Technical Name: Femoro-acetabular Impingement (FAI)
AKA Name: Hip impingement
In the normal ball and socket hip joint the smooth surfaces should move without causing pain or damage. In some individuals the ball or the socket can be shaped abnormally which can result in damage to the hip joint itself or surrounding tissues that can therefore cause pain during movement.
What is impingement?
During the development of the hip joint in some individuals the ball forms with a slight flattening resulting in a ‘bump’ at the edge of the ball and in others there is an over growth of bone at the rim of the socket. In either of these situations there is a subtle mismatch in the congruency of the ball and socket joint and results in some rubbing together of bone and tissue at the front of the hip. Surrounding the edge of the socket is a structure called the ‘labrum’ that acts like a washer to help stabilize the ball in the socket. Rubbing together of the ‘bony bump’ on this labrum can cause damage or a ‘tear’ that then generates pain and discomfort with movements of the hip.
There are two types of impingement that in some patients can co-exist:
- Cam impingement – is where there is a subtle ‘bump’ on the ball (femoral head) which results in it not moving smoothly into the socket during movement. This then can cause damage to the labrum and cartilage within the socket.

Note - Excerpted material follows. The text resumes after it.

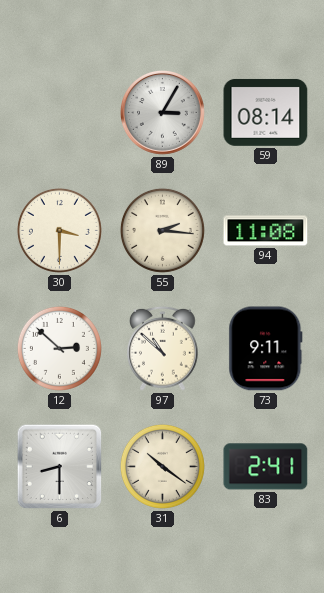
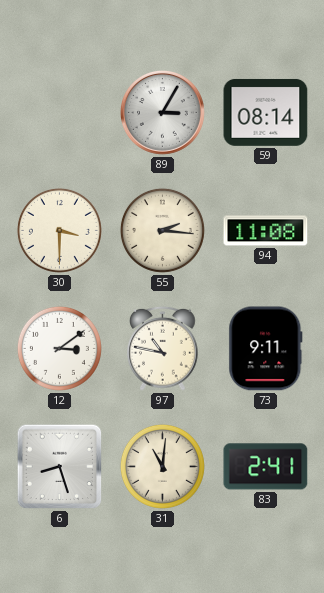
12: 2:52 -> 3:09
97: 10:52 -> 10:47
6: 8:30 -> 8:27
31: 10:21 -> 11:01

- Pincer impingement – is where there is an overgrowth of bone from the superior rim of the socket (acetabulum) that again can cause excessive pressure and damage on the labrum of the hip socket.
What are the symptoms?
Patients often describe pain at the front of the hip and in the groin especially with movements including bending (flexing) and twisting. As symptoms progress then you may find increasing difficulty in undertaking exercise such as cycling and certain swimming stokes. Some patients experience the pain when sitting for long periods of time where others find it worse when standing or twisting.
How is it diagnosed?
A detailed history is important in helping move towards the diagnosis of FAI. Investigations normally start with an X-ray of the hips to look for any abnormality of the bones around the hip joint. To investigate the soft tissue structures further it is common to then undergo an MRI scan sometimes with an injection of a dye into the hip joint to highlight the structures around the hip joint itself. The MRI scan gives much more detail about the labrum, cartilage and soft tissue structures around the hip joint.
How is it treated?
- Non-operative treatment – this approach is successful in a large number of cases that starts with oral analgesia and a targeted physiotherapy rehabilitation regime. If the symptoms persist then an injection into the hip joint can help improve things.
- Operative treatment – if non-operative treatment has failed to improve symptoms significantly then the option of keyhole (arthroscopic) surgery may be discussed with you. This is carried out through small incisions around the hip to repair or re-shape the labrum that is damaged and in some cases re-shape the bone around the femoral head (ball).